A very well written article:

Disputatious legacies: examining the historic ties that bind Okinawa and China | The Japan Times


----------



## oftheherd1 (Mar 3, 2018)

TSDTexan said:


> A very well written article:
> 
> Disputatious legacies: examining the historic ties that bind Okinawa and China | The Japan Times



Yes it is.  I remember when I got to Okinawa in 1962, I found two very thick book at the library.  One on the battle of Okinawa in WWII, the other on the history of Okinawa.  It covered the agreement between China and Okinawa, and how when Okinawa sent tribute ships to China, they were also allowed to send merchant ships, which both countries benefitted from.  Also, part of the arrangement was that China would protect Okinawa in case of need.

That worked well for both countries for several centuries, but as China weakened and Japan became more strong, Japan made its move.  Japan required more tribute than had China, but forbade Okinawa from telling China.  China was weaker, but not weak enough that Japan was willing to confront them openly.

The impression I got from the Okinawan people I talked to was they were quite happy with life under the occupation, but hadn't forgotten their roots either.  Most seeming to think given an opportunity, it was about a 50/50 chance to stay under USA occupation or control, or returning to independence.   Very few expressed a desire to return to being a part of Japan,  That even though the Japanese government seemed to allow a few programs to benefit the Okinawans.

Although some of the younger people didn't speak Okinawan, most spoke both Okinawan and Japanese.  It was commonly accepted that the Japanese had tried to force Okinawans to accept total assimilation into Japanese culture; but they hadn't forgotten.  It was even possible to find very old people from the mountains who still did not speak more than a modicum of Japanese if any at all.  I even on a couple of occasions saw very old women with tattooed hands.

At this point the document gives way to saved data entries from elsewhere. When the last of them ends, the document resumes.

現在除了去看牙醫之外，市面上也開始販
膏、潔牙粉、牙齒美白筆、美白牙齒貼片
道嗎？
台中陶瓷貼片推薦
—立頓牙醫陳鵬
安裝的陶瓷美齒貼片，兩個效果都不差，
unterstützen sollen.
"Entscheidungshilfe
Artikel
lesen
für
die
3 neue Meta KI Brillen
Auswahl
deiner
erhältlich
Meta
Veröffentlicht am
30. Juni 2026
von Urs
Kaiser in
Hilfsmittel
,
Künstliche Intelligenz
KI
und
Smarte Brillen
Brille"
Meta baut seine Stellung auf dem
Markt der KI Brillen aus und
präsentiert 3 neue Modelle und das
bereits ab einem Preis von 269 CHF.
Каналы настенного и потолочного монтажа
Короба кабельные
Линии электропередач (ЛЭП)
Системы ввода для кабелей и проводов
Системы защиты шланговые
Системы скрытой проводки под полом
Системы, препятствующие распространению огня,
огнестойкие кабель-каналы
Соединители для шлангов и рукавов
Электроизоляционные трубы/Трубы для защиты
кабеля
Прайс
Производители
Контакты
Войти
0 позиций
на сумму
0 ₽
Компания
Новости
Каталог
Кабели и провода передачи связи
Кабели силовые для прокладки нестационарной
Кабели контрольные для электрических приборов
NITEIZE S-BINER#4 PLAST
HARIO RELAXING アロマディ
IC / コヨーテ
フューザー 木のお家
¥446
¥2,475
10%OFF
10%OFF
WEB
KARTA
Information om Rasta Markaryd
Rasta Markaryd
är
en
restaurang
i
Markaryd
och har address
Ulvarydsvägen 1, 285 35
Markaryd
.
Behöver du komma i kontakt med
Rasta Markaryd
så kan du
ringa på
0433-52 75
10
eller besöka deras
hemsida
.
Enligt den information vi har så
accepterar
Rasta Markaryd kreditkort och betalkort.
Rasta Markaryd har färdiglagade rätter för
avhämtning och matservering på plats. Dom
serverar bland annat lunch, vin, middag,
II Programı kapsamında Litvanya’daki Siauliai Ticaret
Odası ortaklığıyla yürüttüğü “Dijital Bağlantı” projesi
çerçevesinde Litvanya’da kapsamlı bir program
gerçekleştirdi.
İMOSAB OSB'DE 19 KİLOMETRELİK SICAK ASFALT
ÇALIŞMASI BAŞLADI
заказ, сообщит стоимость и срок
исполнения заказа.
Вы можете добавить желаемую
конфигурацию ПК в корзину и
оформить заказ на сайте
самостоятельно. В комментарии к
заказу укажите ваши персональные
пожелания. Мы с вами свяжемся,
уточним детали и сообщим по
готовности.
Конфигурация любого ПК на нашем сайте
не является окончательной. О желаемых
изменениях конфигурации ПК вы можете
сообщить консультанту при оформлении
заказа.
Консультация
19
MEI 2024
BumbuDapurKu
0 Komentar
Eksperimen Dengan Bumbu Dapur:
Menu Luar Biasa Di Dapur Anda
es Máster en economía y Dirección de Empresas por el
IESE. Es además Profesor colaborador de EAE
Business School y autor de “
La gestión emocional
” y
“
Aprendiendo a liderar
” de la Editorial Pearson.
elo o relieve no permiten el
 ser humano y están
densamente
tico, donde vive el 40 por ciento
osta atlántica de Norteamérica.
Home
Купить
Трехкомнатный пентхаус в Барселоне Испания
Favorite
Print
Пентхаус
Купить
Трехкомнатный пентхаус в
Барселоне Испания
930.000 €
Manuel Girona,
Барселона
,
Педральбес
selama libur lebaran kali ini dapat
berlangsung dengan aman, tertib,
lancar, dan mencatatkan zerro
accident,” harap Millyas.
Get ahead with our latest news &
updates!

I was rather surprised when I heard the Okinawans had decided to return to Japanese rule.  A friend of mine whose wife was Okinawan explained that the Japanese, knowing that a referendum was likely, flooded Okinawa with school teachers.  As the time for a referendum approached, teachers began telling their students return to Japan was best.  Teachers being held in high regard, they were listened to by many people and that was the way the vote went.  I wasn't there nor have I been since, so I have nothing more to agree with or contradict that than that under Confucian beliefs, teachers are revered and listened to.

Thanks for the link.  Okinawa was my first overseas posting, and I really enjoyed it there.


----------